WORK INSTRUCTIONS:
The result should be every line that contains the word "clientTransferProhibited", taken from the material.

RECORD SET:
- Opening Delimiter -

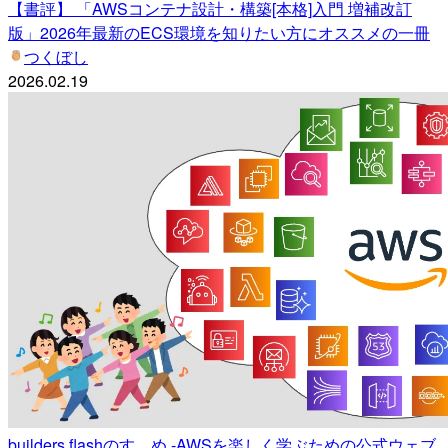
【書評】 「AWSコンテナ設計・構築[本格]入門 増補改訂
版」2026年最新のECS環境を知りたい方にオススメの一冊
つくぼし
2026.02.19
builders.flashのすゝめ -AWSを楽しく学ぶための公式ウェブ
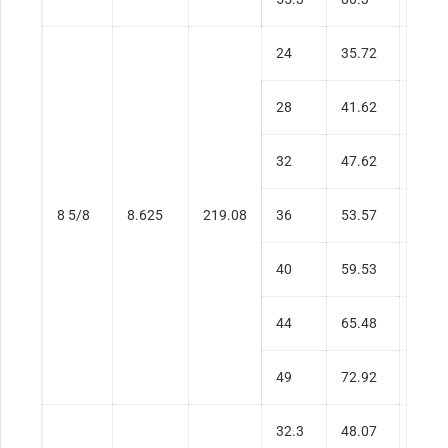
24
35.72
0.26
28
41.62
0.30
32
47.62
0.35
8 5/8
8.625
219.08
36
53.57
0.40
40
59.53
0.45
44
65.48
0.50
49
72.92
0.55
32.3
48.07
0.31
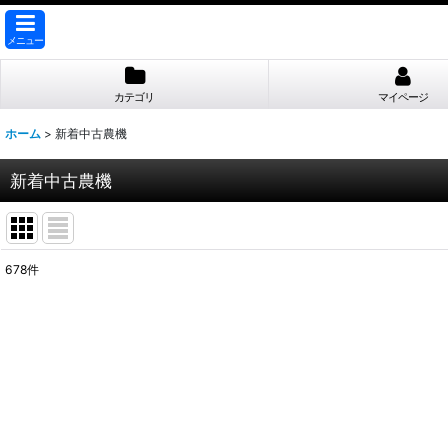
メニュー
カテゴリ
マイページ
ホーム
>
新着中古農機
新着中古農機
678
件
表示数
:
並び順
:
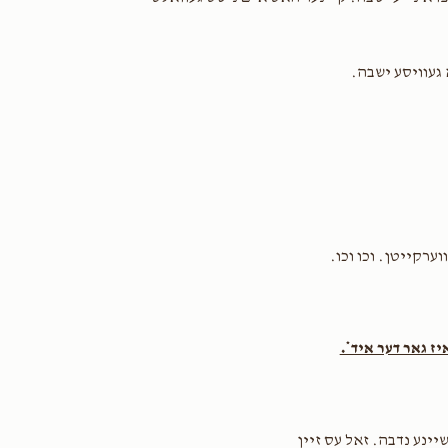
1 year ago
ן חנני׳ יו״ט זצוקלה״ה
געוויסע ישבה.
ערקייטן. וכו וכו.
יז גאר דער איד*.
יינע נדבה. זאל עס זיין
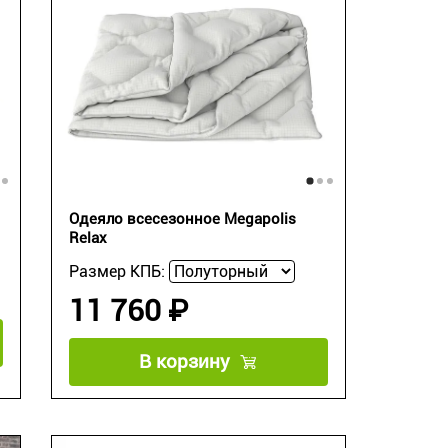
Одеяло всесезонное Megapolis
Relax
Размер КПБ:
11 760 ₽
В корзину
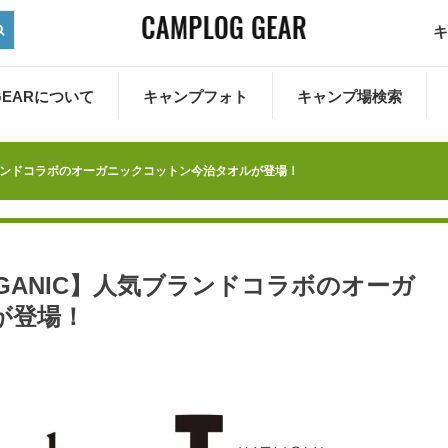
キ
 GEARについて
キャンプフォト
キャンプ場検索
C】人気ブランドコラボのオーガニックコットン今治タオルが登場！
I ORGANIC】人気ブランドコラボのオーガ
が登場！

- Closing Delimiter -
- Opening Delimiter -

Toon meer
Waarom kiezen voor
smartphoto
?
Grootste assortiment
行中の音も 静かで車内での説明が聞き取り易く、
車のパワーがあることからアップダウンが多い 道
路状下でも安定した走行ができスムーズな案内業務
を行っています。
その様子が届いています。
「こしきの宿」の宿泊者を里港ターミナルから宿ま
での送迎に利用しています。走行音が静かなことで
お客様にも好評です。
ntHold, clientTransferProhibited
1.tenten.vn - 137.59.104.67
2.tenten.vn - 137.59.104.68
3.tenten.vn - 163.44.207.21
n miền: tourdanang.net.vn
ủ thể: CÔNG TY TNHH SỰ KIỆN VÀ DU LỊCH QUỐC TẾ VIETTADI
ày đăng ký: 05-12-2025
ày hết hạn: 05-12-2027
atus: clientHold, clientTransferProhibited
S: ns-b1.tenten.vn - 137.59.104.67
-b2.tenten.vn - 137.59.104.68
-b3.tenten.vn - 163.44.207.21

- Closing Delimiter -

RESPONSE TO THE TASK:
ntHold, clientTransferProhibited
atus: clientHold, clientTransferProhibited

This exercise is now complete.